KĀLAKARĀMA SUTTA

At Kālaka’s Park (AN.IV.24)

Translated from Pāli by Christopher J. Ash

At one time the flourishing one (the Buddha) was staying at Sāketa, in Kālaka’s monastery, where he addressed the mendicants:

“Practitioners!”

“Sir,” they replied.

“Practitioners, whatever there is – in the world, with its gods, it Māras and Brahmas; among the beings consisting of recluses, brahmins, gods and men – whatsoever is seen, heard, sensed, and cognised, attained, sought after, and ruminated on by the mind: I know all that. I have fully comprehended all that; all that is known to a Tathāgata,* but a Tathāgata does not place himself under that knowledge.

“If I were to say: ‘Practitioners, whatsoever in the world . . . . whatsoever is seen and heard . . . . . by the mind, all that I do not know,’ It would be false of me.  If I were to say: ‘I both know it and know it not,’ that, too, would be false of me. If I were to say: ‘I neither know it, nor am I ignorant of it,’ it would be a fault in me.

“Practitioners, when seeing, a Tathāgata does not conceive of a seen; she does not conceive of an unseen; she does not conceive of a ‘possible-to-see’;** and, she does not conceive of a seer.

“When hearing, she does not conceive of a thing heard; she does not conceive of an unheard; she does not conceive of a ‘possible-to-hear’; and, she does not conceive of a hearer.

“When sensing, he does not conceive of a thing sensed; she does not conceive of an un-sensed; she does not conceive of a ‘possible-to-sense’; and, she does not conceive of one sensing.

“When cognizing, she does not conceive of a thing cognized; she does not conceive of an uncognized; she does not conceive of a ‘possible-to-cognize’; and, he does not conceive of a cognizer.
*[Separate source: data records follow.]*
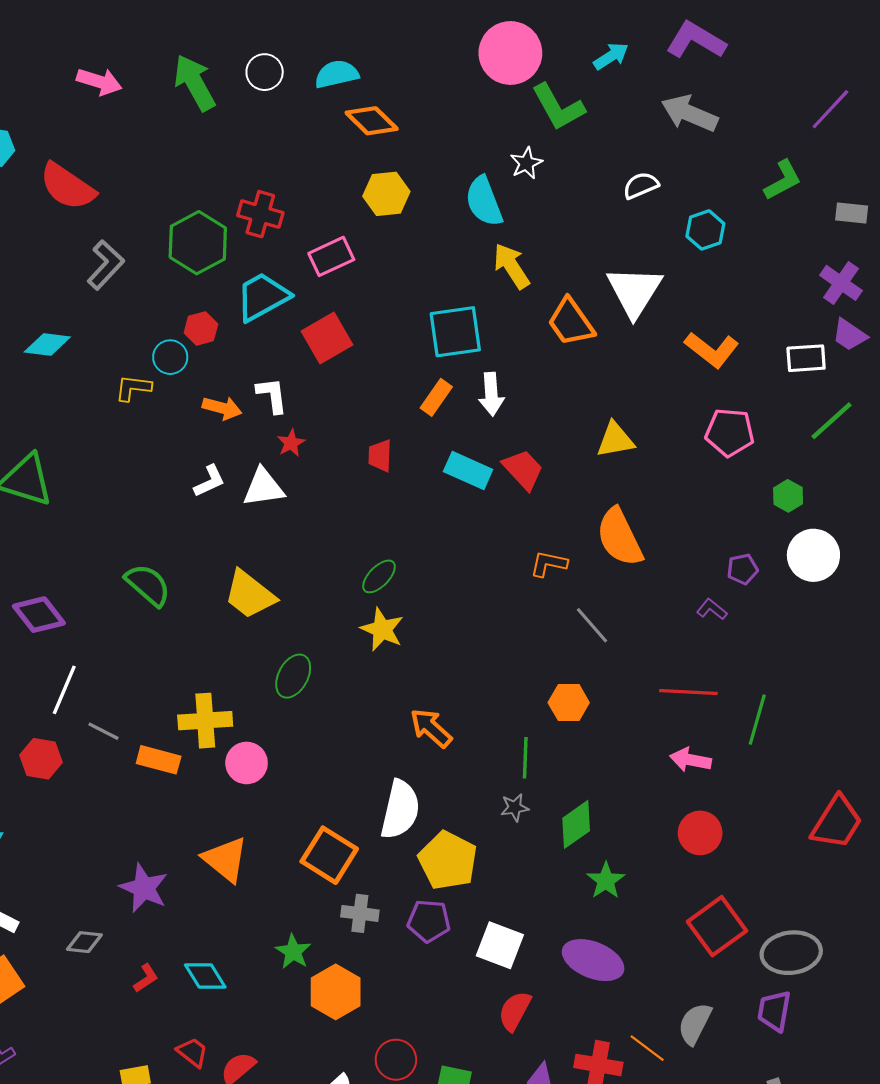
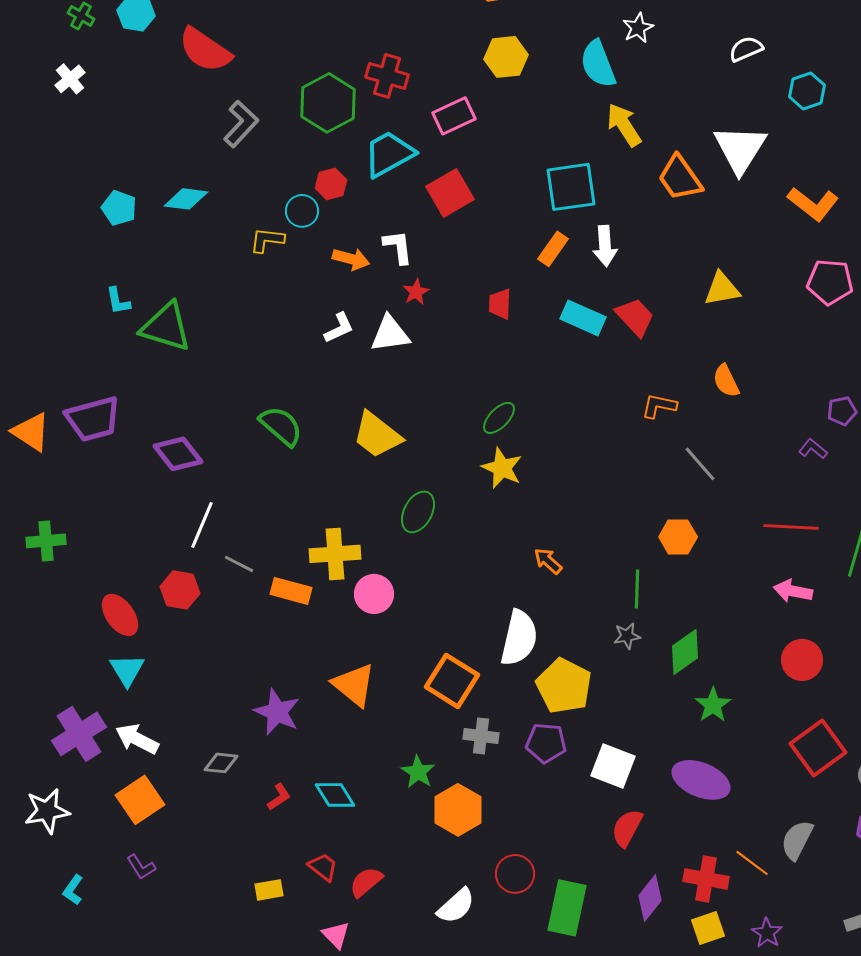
orange semicircle: (620, 537) -> (726, 381), size x0.6
orange arrow: (431, 728) -> (548, 561), size x0.7

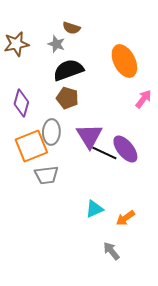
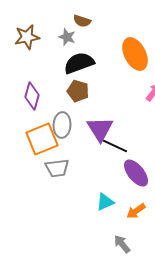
purple ellipse: (125, 149) -> (136, 173), moved

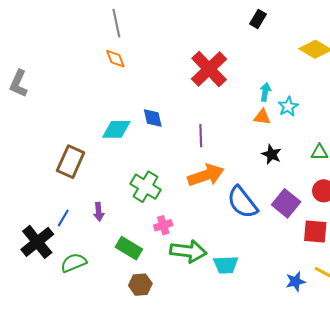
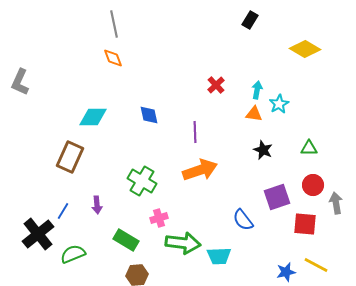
red cross: (209, 69) -> (216, 85), moved, size x0.5
cyan diamond: (116, 129) -> (93, 117), moved
blue semicircle: (242, 202) -> (243, 220), moved, size x0.7
purple square: (286, 203) -> (277, 197), turned 32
“Thus, Practitioners, a Tathāgata being ‘such’ in regard to all phenomena seen, heard, sensed and cognized, is ‘such.’ Moreover, I say: Than one who is ‘such,’ there is none greater or more excellent.
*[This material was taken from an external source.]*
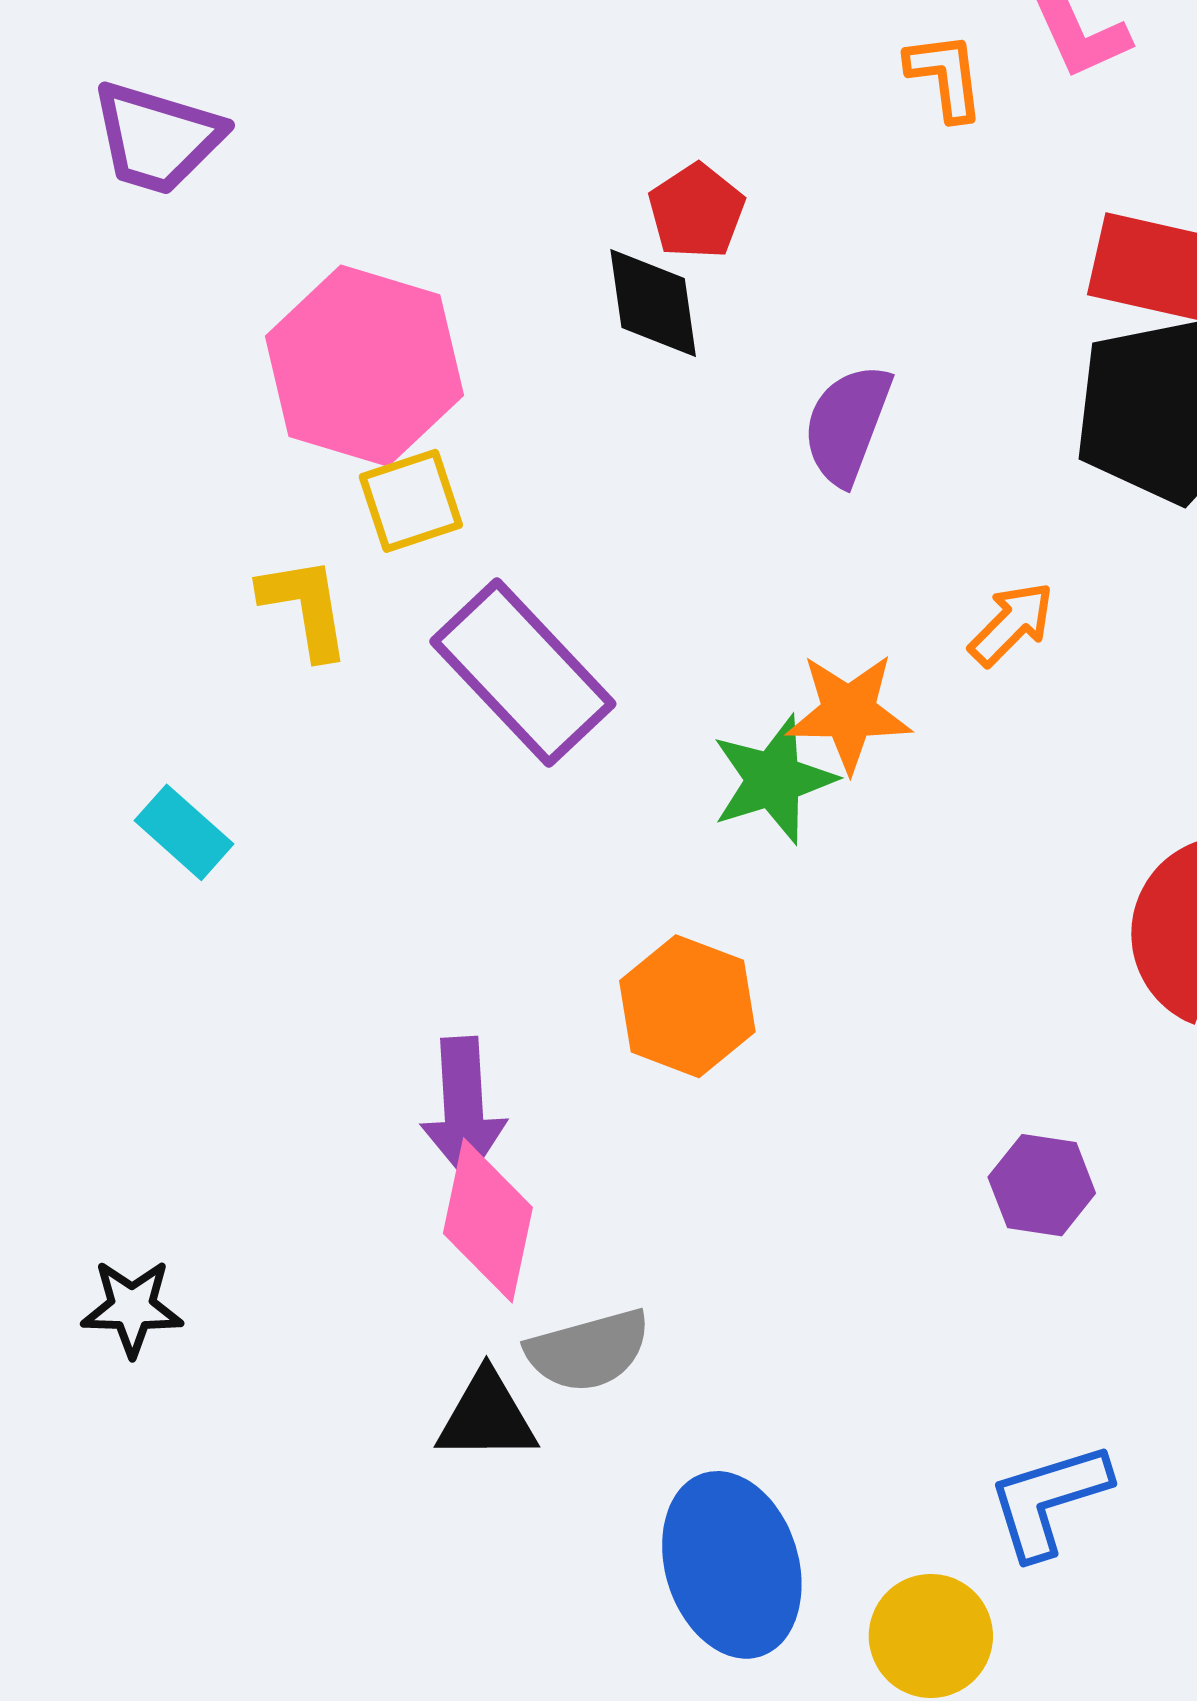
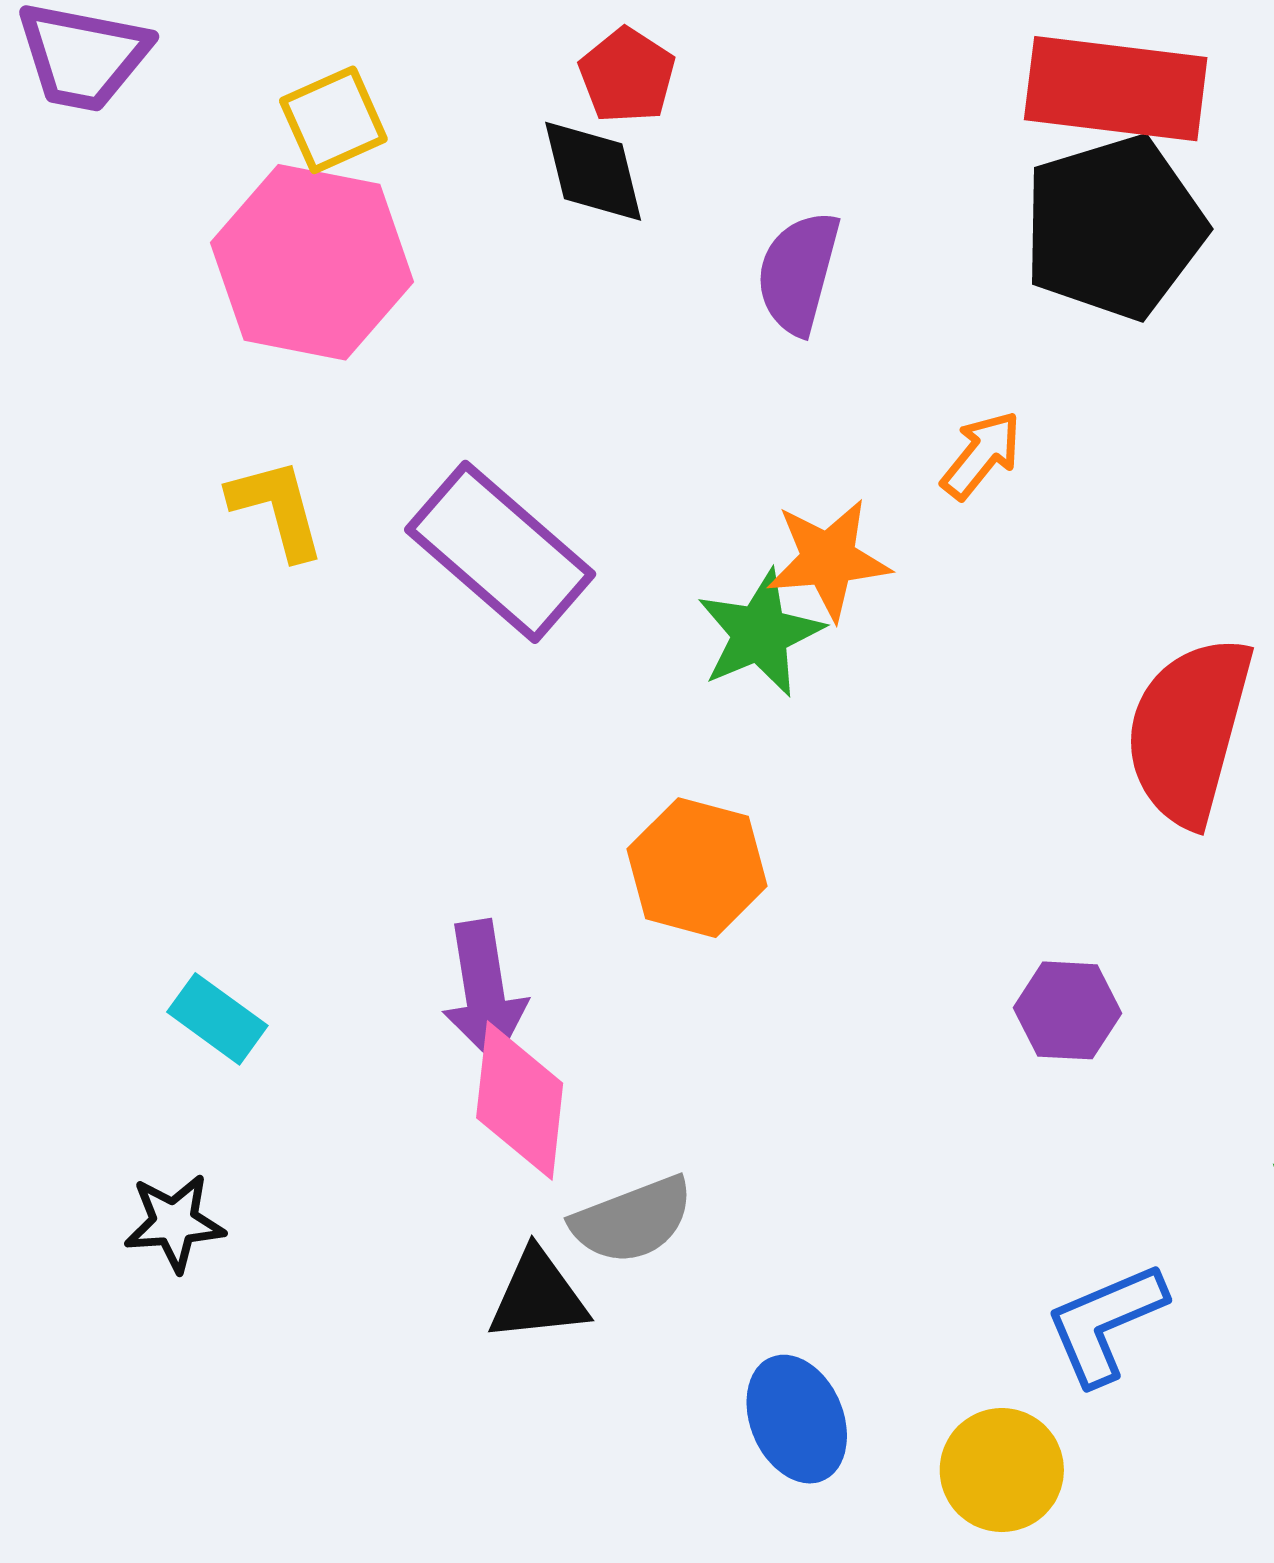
yellow square: (411, 501) -> (333, 120), moved
cyan rectangle: (184, 832) -> (217, 1019), moved
blue ellipse: (732, 1565) -> (797, 1419), size x0.7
“Whatever is seen, heard, sensed, or clung to,
is valued as ‘truth’ by other folk.
Amid those who are stuck in their views,
I hold nothing as true or false, being ‘such.’

“This snag I beheld, long before,
whereupon humankind is hooked, is impaled:
‘I know, I see. It is truly so.’
No such clinging for Tathāgatas.”

© 2021, Christopher J. Ash

Notes:

* It is helpful to think of Tathagāta as referring to a person who comes and goes in suchness – that is, who is not identified with anything that comes and goes; who, for that reason, can’t be found by Death.
The one for whom there is no attachment, with its net,
No craving to lead him anywhere –
By what path will you lead him,
The trackless Buddha of infinite range?

Trans by Valerie Roebuck, The Dhammapada (Penguin Classics), verse 180. Penguin Books Ltd.

** This is literally ‘to-be-seen,’ which could refer to a future seeing. Ñāṇananda translates it as ‘a thing-worth-seeing.’ Bodhi: ‘What can be seen.’ Thanissaro: ‘to-be-seen.’ Given the context, I’ve taken it as closer to  Ñāṇananda’s translation, and Bodhi’s. I suggest it represents some desire for a different kind of object, wishing for another kind of experience.
So, I suggest that the Tathagāta  doesn’t conceive of objects as actual, independent, and over there; objects in any condition – an object seen, an object not seen, an object possible to see (imagined). Neither does she doesn’t conceive of a seer.